### AIM OF THE TASK
Look through the listing below for the string "stopnia". Show each line where it occurs.

>>>>>

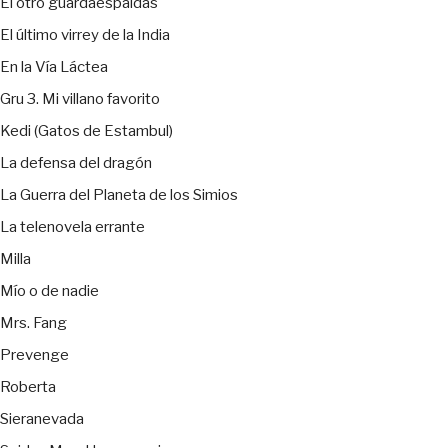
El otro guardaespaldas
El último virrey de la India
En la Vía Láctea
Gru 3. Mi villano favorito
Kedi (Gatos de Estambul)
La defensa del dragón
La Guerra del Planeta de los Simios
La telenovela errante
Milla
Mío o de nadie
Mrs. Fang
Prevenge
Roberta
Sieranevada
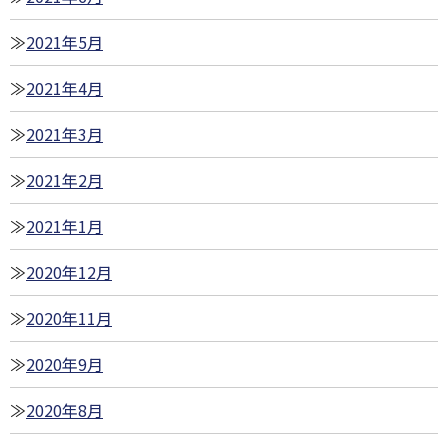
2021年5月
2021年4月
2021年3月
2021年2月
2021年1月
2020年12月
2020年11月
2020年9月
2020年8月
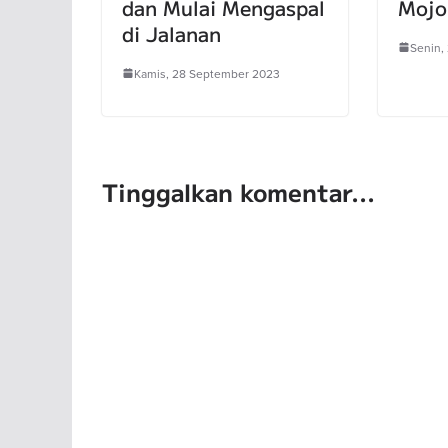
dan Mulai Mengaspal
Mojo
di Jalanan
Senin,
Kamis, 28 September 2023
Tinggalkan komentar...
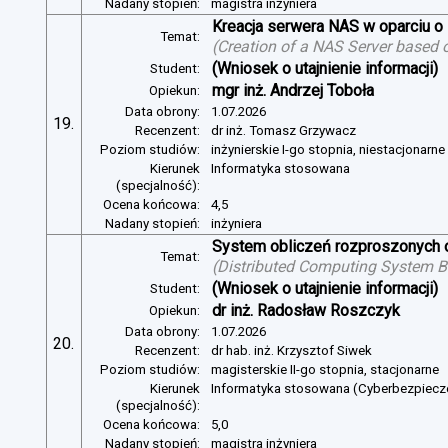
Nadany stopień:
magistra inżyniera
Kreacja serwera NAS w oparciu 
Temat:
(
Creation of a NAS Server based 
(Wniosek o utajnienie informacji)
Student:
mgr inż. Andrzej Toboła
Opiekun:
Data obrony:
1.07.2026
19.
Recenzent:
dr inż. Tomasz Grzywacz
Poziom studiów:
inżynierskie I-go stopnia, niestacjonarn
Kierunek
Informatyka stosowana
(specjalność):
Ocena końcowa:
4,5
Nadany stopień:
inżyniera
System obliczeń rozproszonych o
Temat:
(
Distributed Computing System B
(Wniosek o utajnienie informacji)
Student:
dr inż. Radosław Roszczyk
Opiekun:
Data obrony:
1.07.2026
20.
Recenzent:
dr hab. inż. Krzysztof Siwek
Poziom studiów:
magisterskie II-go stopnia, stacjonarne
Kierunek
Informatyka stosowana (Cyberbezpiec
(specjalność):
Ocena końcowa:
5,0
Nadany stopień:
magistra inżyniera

<<<<<
>>>>>

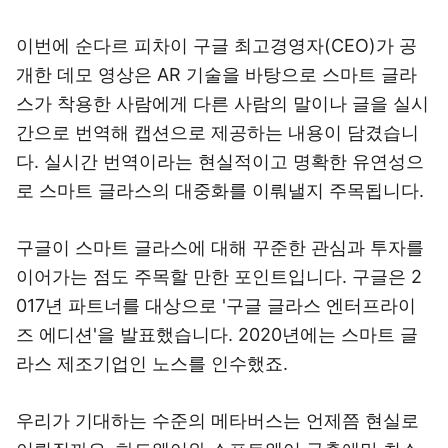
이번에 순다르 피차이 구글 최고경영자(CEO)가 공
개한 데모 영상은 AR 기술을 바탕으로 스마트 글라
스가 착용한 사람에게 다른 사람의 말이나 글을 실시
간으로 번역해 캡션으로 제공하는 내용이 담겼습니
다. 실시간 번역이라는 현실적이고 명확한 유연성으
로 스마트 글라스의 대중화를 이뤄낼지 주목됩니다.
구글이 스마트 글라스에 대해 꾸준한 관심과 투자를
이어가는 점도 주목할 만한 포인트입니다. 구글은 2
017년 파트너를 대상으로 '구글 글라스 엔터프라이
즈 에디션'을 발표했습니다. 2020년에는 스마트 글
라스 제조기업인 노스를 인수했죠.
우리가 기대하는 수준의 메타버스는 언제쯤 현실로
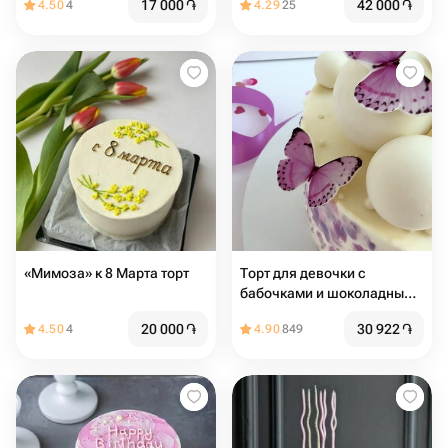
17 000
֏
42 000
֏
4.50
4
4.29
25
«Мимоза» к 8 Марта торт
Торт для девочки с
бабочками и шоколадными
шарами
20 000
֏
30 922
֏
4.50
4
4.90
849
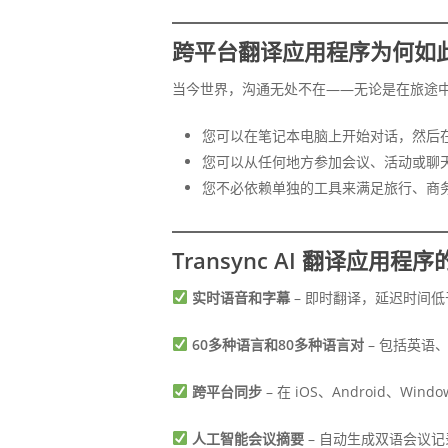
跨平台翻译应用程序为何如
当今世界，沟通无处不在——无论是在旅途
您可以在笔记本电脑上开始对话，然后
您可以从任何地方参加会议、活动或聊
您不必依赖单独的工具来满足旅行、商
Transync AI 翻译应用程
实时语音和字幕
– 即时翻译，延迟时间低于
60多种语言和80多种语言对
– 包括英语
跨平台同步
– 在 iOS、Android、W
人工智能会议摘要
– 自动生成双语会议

<<<<<

### WRITTEN SOLUTION
inżynierskie I-go stopnia, niestacjonarn
magisterskie II-go stopnia, stacjonarne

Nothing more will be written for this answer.